CREATE UNIQUE INDEX unique_pair_ix
    ON relationships (
        least(thing_one, thing_two),
        greatest(thing_one, thing_two)
    );

Is there a better or more efficient way to store/model this data than the example?

EDIT: There are multiple DBMS being considered for the greater application. They include PostgreSQL, MariaDB, and MySQL. PostgreSQL is the current preference.

Best Answer

This may not be needed and I am not totally sure I have the best answer. I was not able to come up with anything that utilized some kind of hash or other type of comparison mechanism. I am also running in SQL Server so I don't have the ability to use a least() and greatest() function. See this DBA Stack Exchange Question.

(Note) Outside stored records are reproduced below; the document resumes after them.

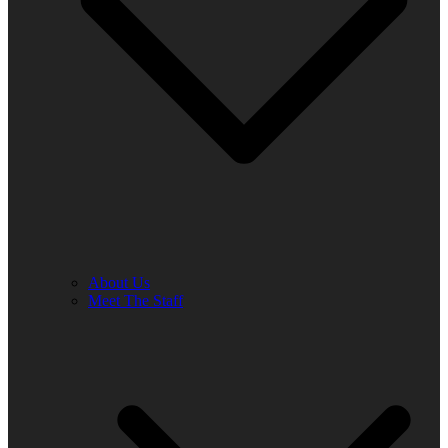
About Us
Meet The Staff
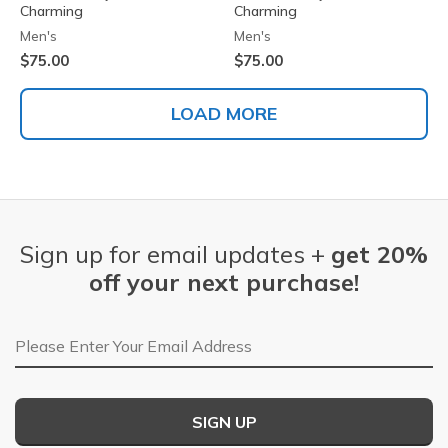
Charming
Charming
Men's
Men's
$75.00
$75.00
LOAD MORE
Sign up for email updates +
get 20%
off your next purchase!
Email Address
SIGN UP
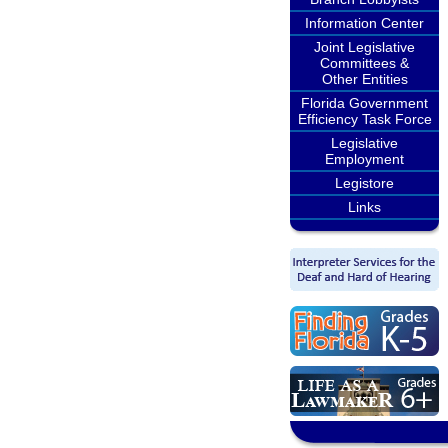
Information Center
Joint Legislative
Committees &
Other Entities
Florida Government
Efficiency Task Force
Legislative
Employment
Legistore
Links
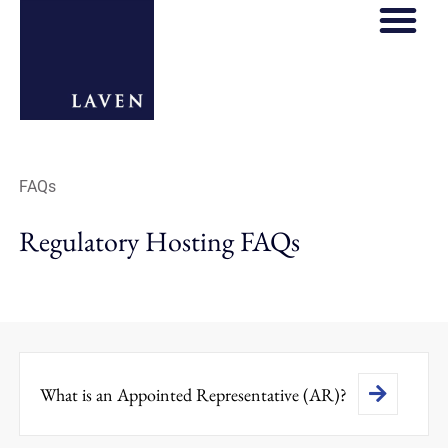
FAQs
Regulatory Hosting FAQs
What is an Appointed Representative (AR)?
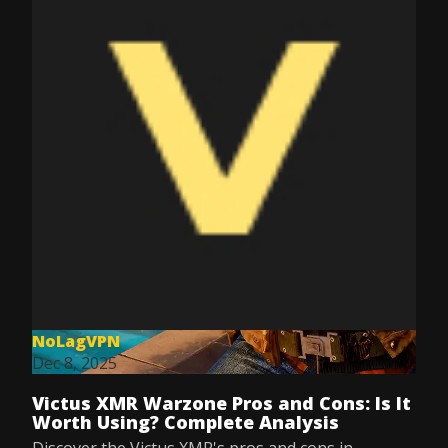
NoLagVPN
Dec 8, 2025
Victus XMR Warzone Pros and Cons: Is It
Worth Using? Complete Analysis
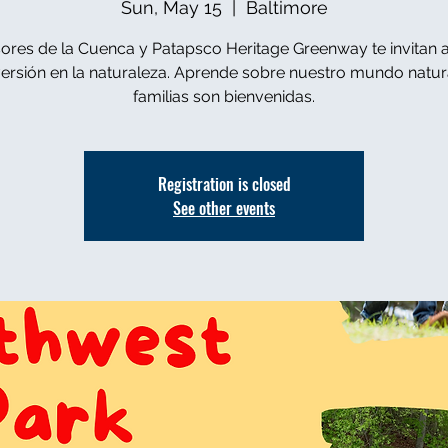
Sun, May 15
  |  
Baltimore
ores de la Cuenca y Patapsco Heritage Greenway te invitan a
versión en la naturaleza. Aprende sobre nuestro mundo natura
familias son bienvenidas.
Registration is closed
See other events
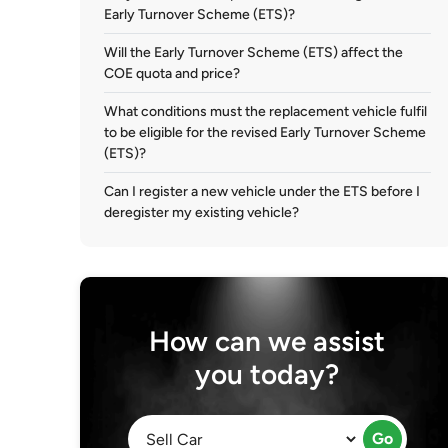
Early Turnover Scheme (ETS)?
Will the Early Turnover Scheme (ETS) affect the
COE quota and price?
What conditions must the replacement vehicle fulfil
to be eligible for the revised Early Turnover Scheme
(ETS)?
Can I register a new vehicle under the ETS before I
deregister my existing vehicle?
How can we assist
you today?
Go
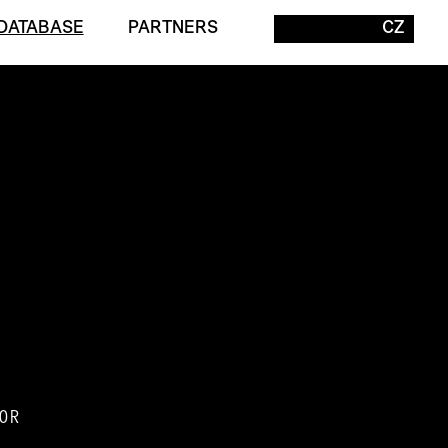
DATABASE
PARTNERS
CZ
OR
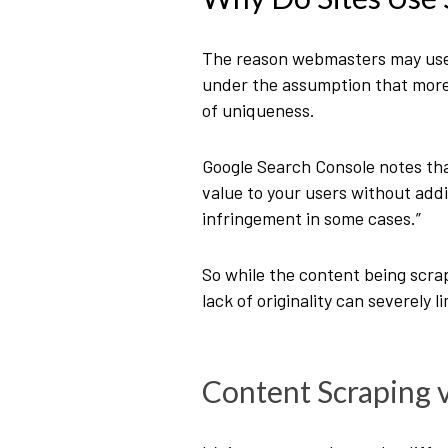
The reason webmasters may use s
under the assumption that more 
of uniqueness.
Google Search Console notes th
value to your users without addi
infringement in some cases.”
So while the content being scrap
lack of originality can severely 
Content Scraping v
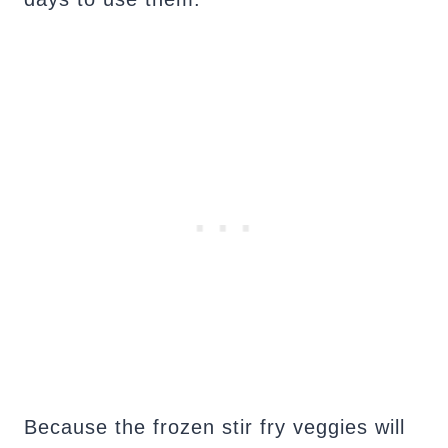
Because the frozen stir fry veggies will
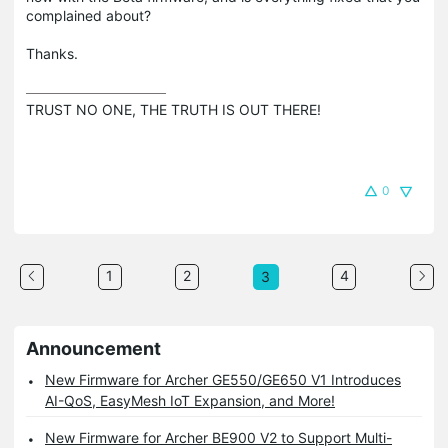
complained about?
Thanks.
TRUST NO ONE, THE TRUTH IS OUT THERE!
0
1
2
4
3
Announcement
New Firmware for Archer GE550/GE650 V1 Introduces
AI-QoS, EasyMesh IoT Expansion, and More!
New Firmware for Archer BE900 V2 to Support Multi-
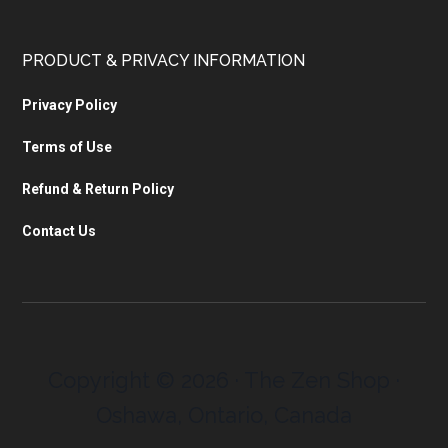
PRODUCT & PRIVACY INFORMATION
Privacy Policy
Terms of Use
Refund & Return Policy
Contact Us
Copyright © 2026 · The Zen Shop ·
Oshawa, Ontario, Canada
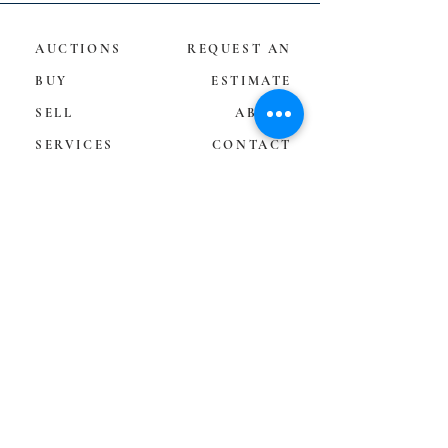
AUCTIONS
REQUEST AN
BUY
ESTIMATE
SELL
ABOUT
SERVICES
CONTACT
TERMS &
CONDITIONS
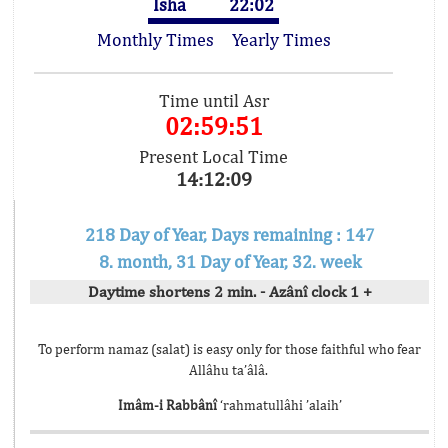
Isha
22:02
Monthly Times
Yearly Times
Time until Asr
02:59:51
Present Local Time
14:12:09
218 Day of Year, Days remaining : 147
8. month, 31 Day of Year, 32. week
Daytime shortens 2 min. - Azânî clock 1 +
To perform namaz (salat) is easy only for those faithful who fear
Allâhu ta’âlâ.
Imâm-i Rabbânî
‘rahmatullâhi ’alaih’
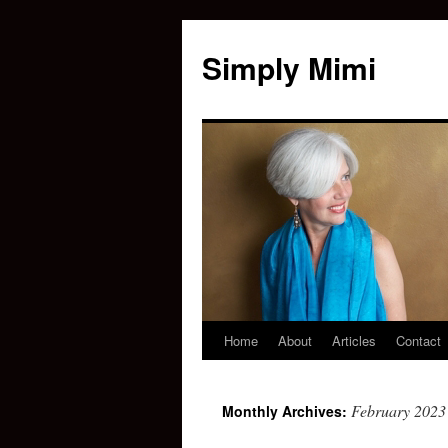
Simply Mimi
Home
About
Articles
Contact
February 2023
Monthly Archives:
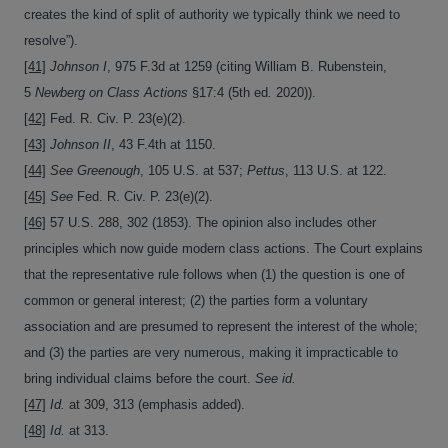
creates the kind of split of authority we typically think we need to
resolve”).
[41]
Johnson I
, 975 F.3d at 1259 (citing William B. Rubenstein,
5
Newberg on Class Actions
§17:4 (5th ed
.
2020)).
[42]
Fed. R. Civ. P. 23(e)(2).
[43]
Johnson II
, 43 F.4th at 1150.
[44]
See Greenough
, 105 U.S. at 537;
Pettus
, 113 U.S. at 122.
[45]
See
Fed. R. Civ. P. 23(e)(2).
[46]
57 U.S. 288, 302 (1853). The opinion also includes other
principles which now guide modern class actions. The Court explains
that the representative rule follows when (1) the question is one of
common or general interest; (2) the parties form a voluntary
association and are presumed to represent the interest of the whole;
and (3) the parties are very numerous, making it impracticable to
bring individual claims before the court.
See id.
[47]
Id.
at 309, 313 (emphasis added).
[48]
Id.
at 313.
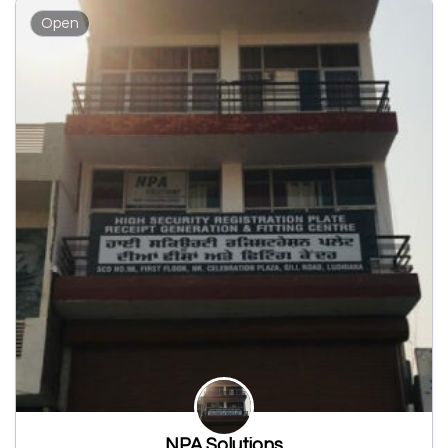
Open
NPA Solutions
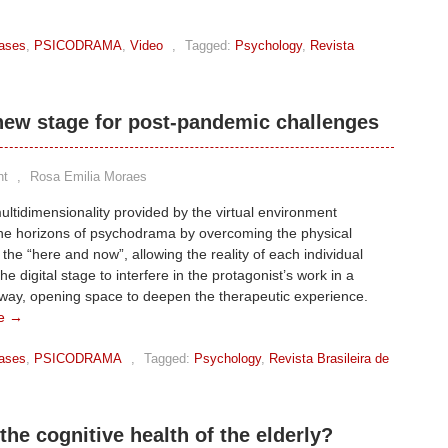
ases
,
PSICODRAMA
,
Video
,
Tagged:
Psychology
,
Revista
ew stage for post-pandemic challenges
nt
,
Rosa Emilia Moraes
ltidimensionality provided by the virtual environment
he horizons of psychodrama by overcoming the physical
f the “here and now”, allowing the reality of each individual
he digital stage to interfere in the protagonist’s work in a
 way, opening space to deepen the therapeutic experience.
e →
ases
,
PSICODRAMA
,
Tagged:
Psychology
,
Revista Brasileira de
the cognitive health of the elderly?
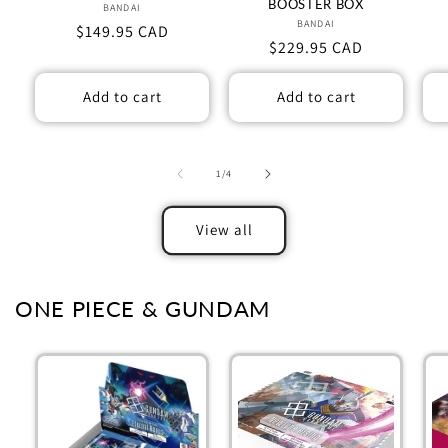
BOOSTER BOX
BANDAI
Vendor:
BANDAI
Vendor:
Regular
$149.95 CAD
Regular
$229.95 CAD
price
price
Add to cart
Add to cart
of
1
/
4
View all
ONE PIECE & GUNDAM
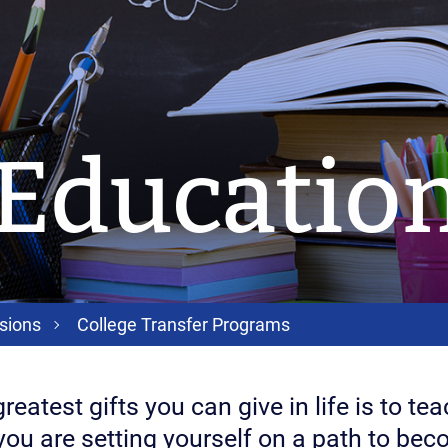
 Educatio
sions
College Transfer Programs
reatest gifts you can give in life is to t
you are setting yourself on a path to bec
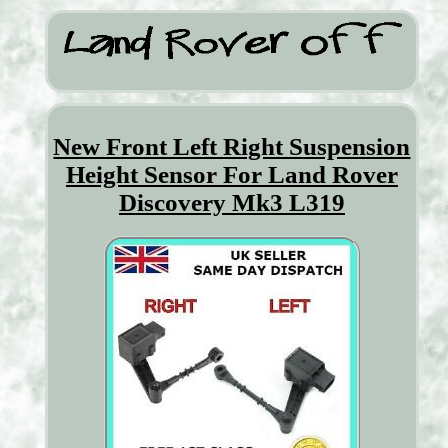
New Front Left Right Suspension
Height Sensor For Land Rover
Discovery Mk3 L319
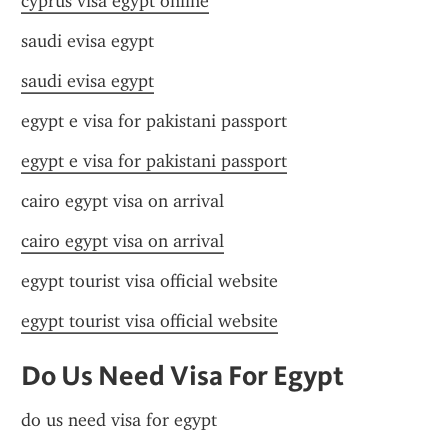
cyprus visa egypt online
saudi evisa egypt
saudi evisa egypt
egypt e visa for pakistani passport
egypt e visa for pakistani passport
cairo egypt visa on arrival
cairo egypt visa on arrival
egypt tourist visa official website
egypt tourist visa official website
Do Us Need Visa For Egypt
do us need visa for egypt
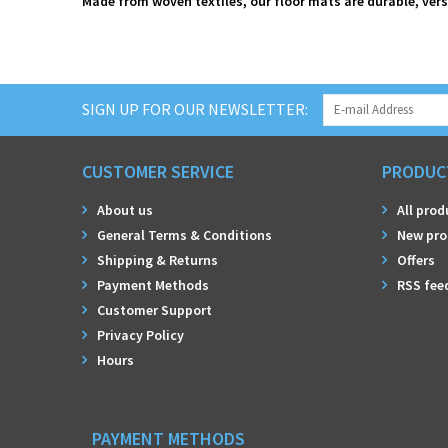
Made from woven textiles, our floor mats are durable, vers
SIGN UP FOR OUR NEWSLETTER:
CUSTOMER SERVICE
PRODUC
About us
All prod
General Terms & Conditions
New pro
Shipping & Returns
Offers
Payment Methods
RSS fee
Customer Support
Privacy Policy
Hours
PAYMENT METHODS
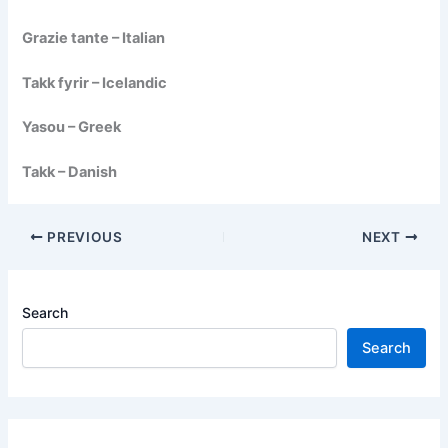
Grazie tante – Italian
Takk fyrir – Icelandic
Yasou – Greek
Takk – Danish
PREVIOUS
NEXT
Search
Search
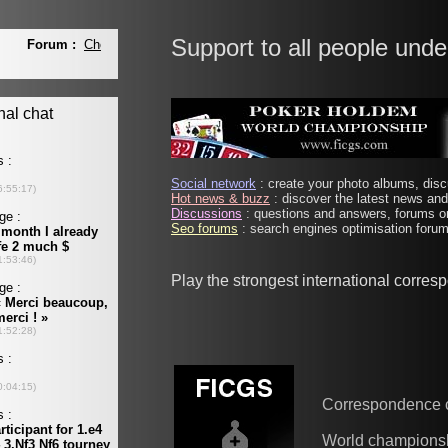
Support to all people unde
Social network
: create your photo albums, discu
Hot news & buzz
: discover the latest news and 
Discussions
: questions and answers, forums on
Seo forums
: search engines optimisation forums
Play the strongest international corre
Correspondence 
World champions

I have however done some performance testing with a few different methods. What data I captured is below:

+---------------------------------------------------------+-----------+--------------------+--------------------+--------------+----------------+-----------------------------+
|                                                         |           | Instead of Trigger | Instead of Trigger |              | After Trigger  | Sum and Absolute Difference |
|                          Event                          | Baseline  |  Case Statements   |     Not Exists     | Indexed View | Only Completed | Computed Persisted Columns  |
+---------------------------------------------------------+-----------+--------------------+--------------------+--------------+----------------+-----------------------------+
| Execution Time                                          | 07:06.510 | 13:46.490          | 08:47.594          | 22:18.911    | 30:38.267      | 11:24:38                    |
| Query Profile Statistics                                |           |                    |                    |              |                |                             |
|   Number of INSERT, DELETE and UPDATE statements        | 125250    | 249500             | 499000             | 250000       |                | 249999                      |
|   Rows affected by INSERT, DELETE, or UPDATE statements | 124750    | 249500             | 374250             | 124750       |                | 124750                      |
|   Number of SELECT statements                           | 0         | 0                  | 0                  | 0            |                | 0                           |
|   Rows returned by SELECT statements                    | 0         | 0                  | 0                  | 0            |                | 0                           |
|   Number of transactions                                | 125250    | 249500             | 499000             | 250000       |                | 249999                      |
| Network Statistics                                      |           |                    |                    |              |                |                             |
|   Number of server roundtrips                           | 1         | 250000             | 250000             | 250000       |                | 250000                      |
|   TDS packets sent from client                          | 6075      | 250000             | 250000             | 250000       |                | 250000                      |
|   TDS packets received from server                      | 462       | 250000             | 250000             | 250000       |                | 250000                      |
|   Bytes sent from client                                | 24882190  | 62068000           | 62568000           | 59568000     |                | 61567990                    |
|   Bytes received from server                            | 1888946   | 76910970           | 8782500            | 67527710     |                | 69783720                    |
| Time Statistics                                         |           |                    |                    |              |                |                             |
|   Client processing time                                | 420901    | 269564             | 18202              | 240341       |                | 238190                      |
|   Total execution time                                  | 424682    | 811028             | 512726             | 1325281      |                | 665491                      |
|   Wait time on server replies                           | 3781      | 541464             | 494524             | 1084940      |                | 427301                      |
+---------------------------------------------------------+-----------+--------------------+--------------------+--------------+----------------+-----------------------------+

This data would suggest one of 3 options:

  1. Assuming you are ok with the use of an IDENTITY column as the Primary Key, then the best performing method appears to be the INSTEAD OF Trigger - NOT EXISTS.
  2. Assuming you are not ok with the use of an IDENTITY column as the Primary Key, and you are ok with the existence of 2 other Persistent Computed Columns then the best performing method appears to be the Persistent Computed Columns.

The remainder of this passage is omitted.